Eine Insel für die letzten Wochen

von Redaktion

Unheilbar kranke Menschen sollen auf der „Hospizinsel“ einen Ort finden, an dem sie bestmöglich begleitet in Würde sterben können. Im Interview erklären Josef Hell als Geschäftsführer des Anna-Hospizvereins Mühldorf und Erika Koch als Leiterin des Palliativteams, für welche Patienten die neue Einrichtung in Frage kommt.

Frage: Über 20 Jahre setzt sich die Hospizbewegung im Landkreis Mühldorf dafür ein, die Not von sterbenden Menschen zu lindern. Dabei ist der Verein immer wieder auch neue Wege gegangen. Sind wir also nun reif für die Hospizinsel?

Josef Hell: Ja, wir sind reif für die Insel, weil der Bedarf schon lange besteht. Und wir sind als Landkreis gereift für die Insel, weil die breite und solidarische Unterstützung vieler Bürger den Start des Projektes erst ermöglichten. So soll eine hospizähnliche Versorgung entstehen, die in vielen Fällen genau das ist, was der Patient am Lebensende braucht. Individuell, wohnortnah, durchführbar.
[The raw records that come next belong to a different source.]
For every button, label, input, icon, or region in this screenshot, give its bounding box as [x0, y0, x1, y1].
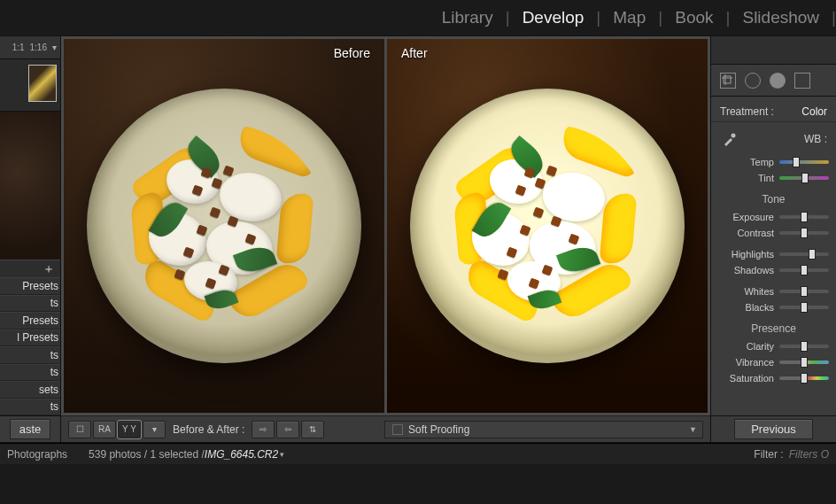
previous-button[interactable]: Previous: [734, 419, 813, 439]
view-toolbar: ☐ RA Y Y ▾ Before & After : ⇨ ⇦ ⇅ Soft P…: [61, 415, 710, 442]
module-map[interactable]: Map: [600, 8, 658, 27]
left-bottom-bar: aste: [0, 415, 60, 442]
whites-slider[interactable]: [779, 290, 829, 293]
view-mode-buttons: ☐ RA Y Y ▾: [68, 421, 166, 438]
module-slideshow[interactable]: Slideshow: [730, 8, 832, 27]
temp-slider[interactable]: [779, 160, 829, 164]
exposure-slider[interactable]: [779, 215, 829, 219]
exposure-label: Exposure: [723, 212, 774, 222]
develop-tool-strip: [711, 65, 836, 97]
saturation-row: Saturation: [711, 370, 836, 386]
navigator-zoom-strip: 1:1 1:16 ▾: [0, 36, 60, 59]
preset-folder[interactable]: sets: [0, 381, 60, 399]
treatment-value: Color: [801, 105, 827, 118]
center-panel: Before: [61, 36, 710, 442]
tint-label: Tint: [723, 173, 774, 183]
after-label: After: [401, 46, 428, 60]
soft-proofing-checkbox[interactable]: [392, 424, 403, 435]
crop-tool-icon[interactable]: [720, 73, 736, 89]
vibrance-slider[interactable]: [779, 361, 829, 364]
paste-button[interactable]: aste: [10, 419, 51, 439]
add-preset-bar: ＋: [0, 260, 60, 277]
before-after-nav: ⇨ ⇦ ⇅: [252, 421, 324, 438]
clarity-row: Clarity: [711, 338, 836, 354]
vibrance-label: Vibrance: [723, 357, 774, 368]
current-filename[interactable]: IMG_6645.CR2: [205, 448, 278, 461]
before-label: Before: [334, 46, 370, 60]
after-pane[interactable]: After: [387, 39, 708, 413]
photo-count: 539 photos / 1 selected /: [89, 448, 205, 461]
filename-chevron-icon[interactable]: ▾: [280, 450, 284, 459]
preset-folder[interactable]: ts: [0, 364, 60, 382]
chevron-down-icon: ▼: [689, 425, 697, 434]
status-bar: Photographs 539 photos / 1 selected / IM…: [0, 443, 836, 464]
saturation-slider[interactable]: [779, 376, 829, 380]
presence-section-label: Presence: [711, 315, 836, 338]
temp-label: Temp: [723, 157, 774, 167]
highlights-slider[interactable]: [779, 252, 829, 256]
zoom-chevron-icon[interactable]: ▾: [52, 43, 57, 52]
view-loupe-button[interactable]: ☐: [68, 421, 91, 438]
highlights-label: Highlights: [723, 249, 774, 260]
preset-folder[interactable]: Presets: [0, 312, 60, 330]
view-mode-dropdown[interactable]: ▾: [143, 421, 166, 438]
blacks-row: Blacks: [711, 299, 836, 315]
saturation-label: Saturation: [723, 373, 774, 384]
contrast-slider[interactable]: [779, 231, 829, 235]
radial-filter-icon[interactable]: [770, 73, 786, 89]
contrast-row: Contrast: [711, 225, 836, 241]
preset-list: Presets ts Presets l Presets ts ts sets …: [0, 277, 60, 415]
treatment-label: Treatment :: [720, 105, 774, 118]
shadows-label: Shadows: [723, 265, 774, 275]
spot-removal-icon[interactable]: [745, 73, 761, 89]
shadows-row: Shadows: [711, 262, 836, 278]
right-bottom-bar: Previous: [711, 415, 836, 442]
module-develop[interactable]: Develop: [510, 8, 597, 27]
right-panel: Treatment : Color WB : TempTint Tone Exp…: [710, 36, 836, 442]
left-panel: 1:1 1:16 ▾ ＋ Presets ts Presets l Preset…: [0, 36, 61, 442]
zoom-ratio-1-16[interactable]: 1:16: [30, 43, 47, 52]
exposure-row: Exposure: [711, 209, 836, 225]
collection-name[interactable]: Photographs: [7, 448, 67, 461]
module-book[interactable]: Book: [662, 8, 725, 27]
module-library[interactable]: Library: [430, 8, 506, 27]
view-yy-button[interactable]: Y Y: [118, 421, 141, 438]
clarity-slider[interactable]: [779, 345, 829, 348]
soft-proofing-label: Soft Proofing: [408, 423, 469, 436]
treatment-row[interactable]: Treatment : Color: [711, 102, 836, 122]
plus-icon[interactable]: ＋: [43, 261, 55, 277]
main-row: 1:1 1:16 ▾ ＋ Presets ts Presets l Preset…: [0, 35, 836, 443]
shadows-slider[interactable]: [779, 268, 829, 272]
graduated-filter-icon[interactable]: [794, 73, 810, 89]
preset-folder[interactable]: ts: [0, 399, 60, 416]
clarity-label: Clarity: [723, 341, 774, 352]
navigator-preview[interactable]: [0, 111, 60, 260]
copy-before-to-after-button[interactable]: ⇨: [252, 421, 275, 438]
tint-slider[interactable]: [779, 176, 829, 180]
blacks-label: Blacks: [723, 302, 774, 313]
zoom-ratio-1-1[interactable]: 1:1: [12, 43, 25, 52]
preset-folder[interactable]: ts: [0, 295, 60, 313]
eyedropper-icon[interactable]: [720, 129, 739, 149]
view-ra-button[interactable]: RA: [93, 421, 116, 438]
svg-point-3: [732, 134, 736, 138]
preset-folder[interactable]: l Presets: [0, 330, 60, 347]
presets-header[interactable]: Presets: [0, 277, 60, 295]
svg-rect-0: [724, 76, 731, 83]
basic-panel: Treatment : Color WB : TempTint Tone Exp…: [711, 97, 836, 415]
histogram[interactable]: [711, 36, 836, 65]
preset-folder[interactable]: ts: [0, 346, 60, 364]
copy-after-to-before-button[interactable]: ⇦: [276, 421, 299, 438]
filter-dropdown[interactable]: Filters O: [789, 448, 829, 461]
before-pane[interactable]: Before: [64, 39, 384, 413]
swap-before-after-button[interactable]: ⇅: [301, 421, 324, 438]
highlights-row: Highlights: [711, 246, 836, 262]
contrast-label: Contrast: [723, 228, 774, 238]
vibrance-row: Vibrance: [711, 354, 836, 370]
soft-proofing-dropdown[interactable]: Soft Proofing ▼: [384, 421, 703, 438]
tone-section-label: Tone: [711, 186, 836, 209]
blacks-slider[interactable]: [779, 306, 829, 309]
navigator-thumbnail[interactable]: [28, 65, 57, 102]
before-after-label: Before & After :: [173, 423, 244, 436]
whites-row: Whites: [711, 283, 836, 299]
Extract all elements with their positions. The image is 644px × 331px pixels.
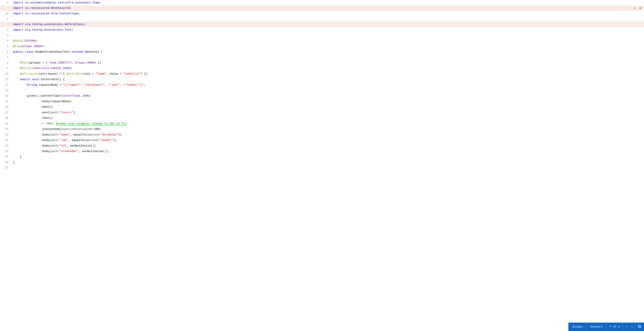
code-line: 20 .statusCode(expectedStatusCode:200) [0, 126, 644, 132]
line-content: // TODO: Broken test example, change to … [12, 121, 644, 126]
line-number: 20 [0, 126, 12, 132]
line-number: 12 [0, 82, 12, 88]
line-number: 17 [0, 110, 12, 115]
code-line: 23 .body(path:"id", notNullValue()) [0, 143, 644, 149]
line-number: 15 [0, 99, 12, 104]
line-number: 8 [0, 60, 12, 65]
code-line: 26 } [0, 160, 644, 165]
line-action-icons: ✎ ⧉ [632, 6, 642, 10]
code-line-highlighted: import io.restassured.RestAssured; ✎ ⧉ [0, 5, 644, 11]
code-line: 9 @Service(Services.CREATE_USER) [0, 66, 644, 71]
code-line: 6 public class ReqResCreateUserTest exte… [0, 49, 644, 55]
code-line: 1 [0, 16, 644, 22]
line-content: .body(path:"createdAt", notNullValue()); [12, 149, 644, 154]
line-content: @Service(Services.CREATE_USER) [12, 66, 644, 71]
bottom-action-bar: Accept Discard ? of 2 ↑ ↓ [568, 323, 644, 331]
code-line: 15 .body(requestBody) [0, 99, 644, 104]
line-content: public class ReqResCreateUserTest extend… [12, 49, 644, 55]
line-number: 11 [0, 77, 12, 82]
line-number: 1 [0, 0, 12, 5]
navigate-up-button[interactable]: ↑ [623, 323, 629, 331]
copy-icon[interactable]: ⧉ [638, 6, 642, 10]
code-line: 25 } [0, 154, 644, 160]
line-content: import org.testng.annotations.Test; [12, 27, 644, 33]
code-line: 10 @Attributes(attributes = { @Attribute… [0, 71, 644, 77]
line-number: 6 [0, 49, 12, 54]
line-content: @Flow(Flows.USERS) [12, 44, 644, 49]
code-line: 18 import io.restassured.http.ContentTyp… [0, 11, 644, 16]
line-content: @Test(groups = { Team.IDENTITY, Groups.S… [12, 60, 644, 66]
code-line: 5 @Flow(Flows.USERS) [0, 44, 644, 49]
code-line: 7 [0, 55, 644, 60]
line-number: 9 [0, 66, 12, 71]
code-line: 12 String requestBody = "{\"name\": \"mo… [0, 82, 644, 88]
editor-container: 1 import io.automationhacks.testinfra.co… [0, 0, 644, 331]
line-content: import org.testng.annotations.BeforeClas… [12, 22, 644, 27]
line-content: String requestBody = "{\"name\": \"morph… [12, 82, 644, 88]
line-number: 24 [0, 149, 12, 154]
line-number: 14 [0, 93, 12, 98]
line-number: 13 [0, 88, 12, 93]
code-line: 22 .body(path:"job", equalTo(operand:"le… [0, 138, 644, 143]
code-line: 3 [0, 33, 644, 38]
line-number: 18 [0, 115, 12, 121]
line-number: 2 [0, 27, 12, 32]
code-line: 8 @Test(groups = { Team.IDENTITY, Groups… [0, 60, 644, 66]
code-line: 19 // TODO: Broken test example, change … [0, 121, 644, 126]
line-content: } [12, 154, 644, 160]
edit-icon[interactable]: ✎ [632, 6, 637, 10]
code-line: 17 .post(path:"/users") [0, 110, 644, 115]
line-content: .body(path:"name", equalTo(operand:"morp… [12, 132, 644, 138]
line-number: 4 [0, 38, 12, 43]
line-content: @OnCall(DISHA) [12, 38, 644, 44]
line-content: import io.restassured.RestAssured; [12, 5, 644, 11]
line-content: .when() [12, 104, 644, 110]
line-number: 16 [0, 104, 12, 110]
code-line: 2 import org.testng.annotations.Test; [0, 27, 644, 33]
line-content: import io.restassured.http.ContentType; [12, 11, 644, 16]
code-line: 27 [0, 165, 644, 171]
code-line: 1 import io.automationhacks.testinfra.co… [0, 0, 644, 5]
code-line: 18 .then() [0, 115, 644, 121]
accept-button[interactable]: Accept [568, 323, 586, 331]
line-content: .post(path:"/users") [12, 110, 644, 115]
line-content: import io.automationhacks.testinfra.cons… [12, 0, 644, 5]
export-button[interactable] [635, 323, 644, 331]
line-number: 27 [0, 165, 12, 171]
line-content: public void testCreate() { [12, 77, 644, 82]
code-line: 21 .body(path:"name", equalTo(operand:"m… [0, 132, 644, 138]
code-area: 1 import io.automationhacks.testinfra.co… [0, 0, 644, 331]
discard-button[interactable]: Discard [586, 323, 606, 331]
line-number: 18 [0, 11, 12, 16]
line-content: } [12, 160, 644, 165]
code-line-highlighted: import org.testng.annotations.BeforeClas… [0, 22, 644, 27]
line-content: .body(requestBody) [12, 99, 644, 104]
change-count: ? of 2 [606, 325, 623, 329]
line-number: 26 [0, 160, 12, 165]
line-content: given().contentType(ContentType.JSON) [12, 93, 644, 99]
line-number: 23 [0, 143, 12, 148]
code-line: 4 @OnCall(DISHA) [0, 38, 644, 44]
export-icon [638, 325, 641, 328]
line-number: 1 [0, 16, 12, 22]
line-content: .statusCode(expectedStatusCode:200) [12, 127, 644, 132]
line-content: .then() [12, 116, 644, 121]
line-number: 10 [0, 71, 12, 76]
line-number: 25 [0, 154, 12, 160]
code-line: 14 given().contentType(ContentType.JSON) [0, 93, 644, 99]
line-content: .body(path:"id", notNullValue()) [12, 143, 644, 149]
navigate-down-button[interactable]: ↓ [629, 323, 635, 331]
line-number: 21 [0, 132, 12, 137]
code-line: 24 .body(path:"createdAt", notNullValue(… [0, 149, 644, 154]
code-line: 11 public void testCreate() { [0, 77, 644, 82]
line-number: 22 [0, 138, 12, 143]
line-content: @Attributes(attributes = { @Attribute(ke… [12, 71, 644, 77]
line-number: 5 [0, 44, 12, 49]
line-number: 19 [0, 121, 12, 126]
line-content: .body(path:"job", equalTo(operand:"leade… [12, 138, 644, 143]
line-number: 3 [0, 33, 12, 38]
code-line: 13 [0, 88, 644, 93]
code-line: 16 .when() [0, 104, 644, 110]
line-number: 7 [0, 55, 12, 60]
Frage: Die Hospizinsel soll eine Lücke in der stationären Versorgung in der Region schließen. Wie macht sich diese Lücke in der täglichen Arbeit mit sterbenden Menschen bemerkbar?

Josef Hell: In Vilsbiburg gibt es ein stationäres Hospiz, also eine spezialisierte Pflegeeinrichtung für unheilbar kranke Menschen am Lebensende. Davon abgesehen, dass die Wartezeit für einen Platz oft mehrere Wochen beträgt, sehen wir seit Jahren, dass es Palliativpatienten gibt, die zwar mehr Betreuung brauchen als in einem Pflegeheim oder zuhause möglich ist, aber eigentlich nicht die Maximalversorgung eines stationären Hospizes benötigen.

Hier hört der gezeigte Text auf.